Firstly the solution (I) to the original recursion relation consists of two modes the first one being proportional to the "initial velocity" (${\mathcal F}_0 - {\mathcal F}_1$) and the second one to the initial position (${\mathcal F}_1$) all this just like in the case of a order-two recursion relation with constant coefficients.

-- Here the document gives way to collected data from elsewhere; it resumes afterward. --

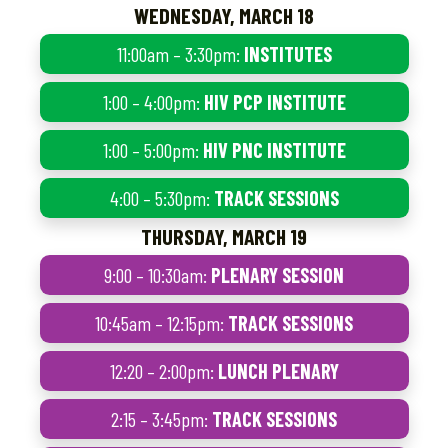
WEDNESDAY, MARCH 18
11:00am – 3:30pm:
INSTITUTES
1:00 – 4:00pm:
HIV PCP INSTITUTE
1:00 – 5:00pm:
HIV PNC INSTITUTE
4:00 – 5:30pm:
TRACK SESSIONS
THURSDAY, MARCH 19
9:00 – 10:30am:
PLENARY SESSION
10:45am – 12:15pm:
TRACK SESSIONS
12:20 – 2:00pm:
LUNCH PLENARY
2:15 – 3:45pm:
TRACK SESSIONS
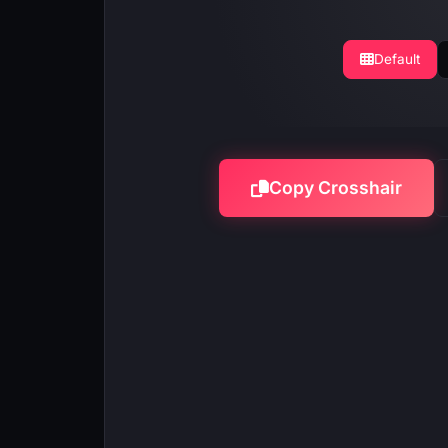
Default
Copy Crosshair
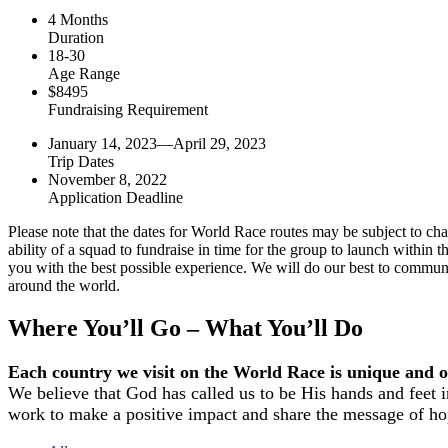
4 Months
Duration
18-30
Age Range
$8495
Fundraising Requirement
January 14, 2023—April 29, 2023
Trip Dates
November 8, 2022
Application Deadline
Please note that the dates for World Race routes may be subject to chang
ability of a squad to fundraise in time for the group to launch withi
you with the best possible experience. We will do our best to communi
around the world.
Where You’ll Go – What You’ll Do
Each country we visit on the World Race is unique and off
We believe that God has called us to be His hands and feet i
work to make a positive impact and share the message of ho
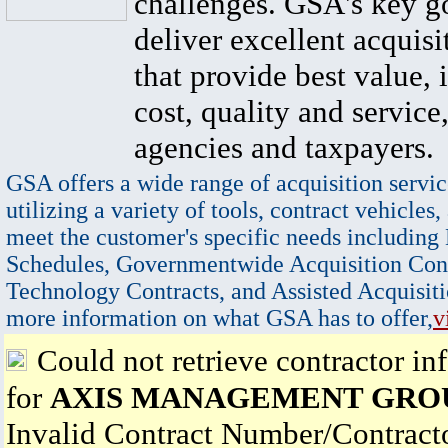
challenges. GSA's key go
deliver excellent acquisi
that provide best value, 
cost, quality and service,
agencies and taxpayers.
GSA offers a wide range of acquisition servic
utilizing a variety of tools, contract vehicles,
meet the customer's specific needs including
Schedules, Governmentwide Acquisition Cont
Technology Contracts, and Assisted Acquisiti
more information on what GSA has to offer,
v
Could not retrieve contractor in
for
AXIS MANAGEMENT GROU
Invalid Contract Number/Contrac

Secondly, this example is not solvable in the sense of the algorithm Hyper (maybe except for the case $\theta=1$--please check it) however our solutions are also "closed form" in the sense that the computational expense is proportional to $n^2$.
Thirdly, let us try to solve the last recursion relation for the coefficients ${\mathcal B}^{(d-1)}_J$. Let us fix $J$. Then the sum on the rhs runs over $j=0,\cdots, J$. Assume by induction that we know all coefficients ${\mathcal B}^{(d-1)}_j$ for $j=0,\cdots,J-1$. Then clearly the recursion is just a first order recursion with a source term on the rhs. As such that recursion can be always "solved" as a convolution of the relevant coefficient with the rhs. It is just not clear whether those convolutions can be expressed in closed form. We carried out this procedure for $J=0,1$ and we got: \begin{eqnarray} {\mathcal B}_0^{(d)} &=& \prod\limits_{\eta=0}^d \binom{2 \eta+\theta}{\theta} \\ {\mathcal B}_1^{(d)} &=& \left(\frac{\binom{d+\frac{\theta }{2}+\frac{1}{2}}{d+1}}{\binom{d+\frac{1}{2}}{-\frac{1}{2}}}-(d+1) \theta -1\right) \frac{(\theta -1) }{d (\theta -2) \theta} \cdot \prod\limits_{\eta=0}^d \binom{2 \eta+\theta}{\theta} \end{eqnarray} Now, when we go to $J=2$ the situation gets messy. The formula has the same structure as in the two cases listed above but the pre-factor now depends on harmonic numbers and as such is not a hyper-geometric function . Thus we conclude that is only for $\theta=1$ that the solution has a closed form. In all other cases we need to pre-calculate the ${\mathcal B}^{(d)}_J$ coefficients and use them in calculations.